Some people will fail because you give them too little to work with, some people fail because you give
them too much to work with. The master doesn't want anybody to fail – he knows his servants and he
gives each one what they are capable of handling.

And how were they rewarded? Did the servant who brought home ten talents get a better reward than
the one who brought home two? - No, they are rewarded equally – look again at the reward given to the
first two servants. “Well done, good and faithful servant, you have been faithful in a few thing, I will
put you in charge of many things. Come and enter into your master's happiness.

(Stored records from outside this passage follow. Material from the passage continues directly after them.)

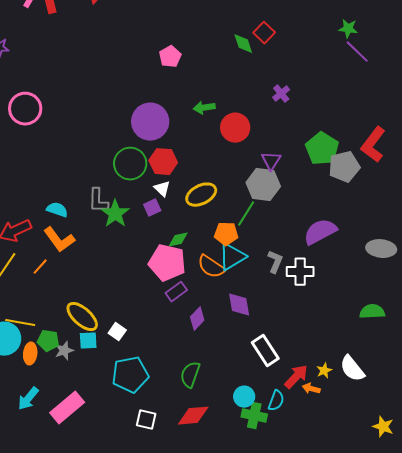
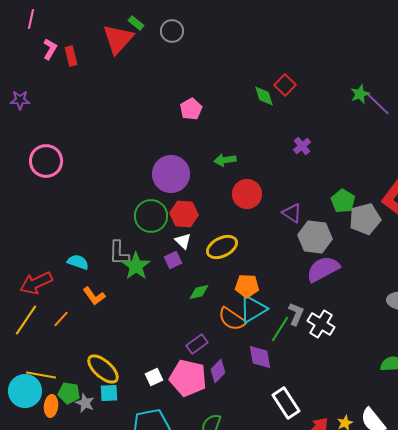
green star: (348, 29) -> (360, 94), moved, turned -30
red circle: (235, 128) -> (247, 194), moved
green pentagon: (322, 149) -> (343, 201), size x0.7
purple triangle: (271, 161) -> (292, 213), turned -30
gray hexagon: (263, 185) -> (315, 237), moved
green line: (246, 214) -> (280, 329), moved
purple semicircle: (320, 232) -> (323, 269), moved
orange L-shape: (59, 240) -> (94, 296), moved, size x0.7
pink pentagon: (167, 263) -> (188, 378), moved
white cross: (300, 272) -> (321, 324), turned 32
white square: (117, 332) -> (154, 377), moved, turned 30
gray star: (64, 351) -> (85, 403), turned -30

Conclusion about the Servant


So the the servant fears the master, he has set a standard of performance for himself, and already
judged himself by it before the master has even left town. Only he doesn't think he's doing this to
himself, he believes this is what the master is like. How did his perspective get so bent out of shape –
that he would see his master as evil and unjust? - He was looking at the other servants – maybe he was
even envying them. What did the other's do when the master left? - They went right to work. They
knew that success depended on faithful obedience – so it didn't matter who got what. The third servant
forgot what it meant to be a servant? He lost sight of what standard he was being judged by? And
because his beliefs got so out of whack – he was compelled by what he believed to be true, to act
disobediently.
Conclusion

This parable can surely be applied to money – if others seem to be more prosperous than us. We are
not judged by what we are capable of accomplishing for God monetarily. But this can also be applied
to any kind of power, influence, or prestige we have in the world. My parents became sincere followers
of Jesus several years after I did. One day I remember my mom telling me how she was leaving CVS
and saw a lady struggling to get into the store with her wheelchair. She called out to my mom for help,
she asked her if she could go in and pick out a card for her daughter's birthday. My mom agreed and
bought the card for her. When she told me the story I remember feeling compelled to tell her that it is
quite possible that from God's point of view, that may have been the most significant thing that
happened that day. My mom is not a very social person, she feels very awkward around other people.
The courage that it took to minister to that woman, was no less significant, than the courage it would
take for an accomplished preacher like Billy Graham to speak to huge stadiums full of people. In some
ways I think it takes more.

When you've heard the call of God in your life, it is important to go straight to work. The old testament
uses the expression “turn neither to the right or the left” as a way of describing faithful obedience or
dedication. To the right and the left are distractions, if you look at them your going to walk off the
path. To the right and your left are your brothers and sisters who may have been blessed in ways that
you haven't – if you are caught up in your own work, you can rejoice with them. If you are not you
will forget what you've been given – and you may even come to resent God. Let's pray that God helps
us to recognize the things that he has sown into our lives, to get to work and not be distracted, so that
we can also enter into our master's happiness.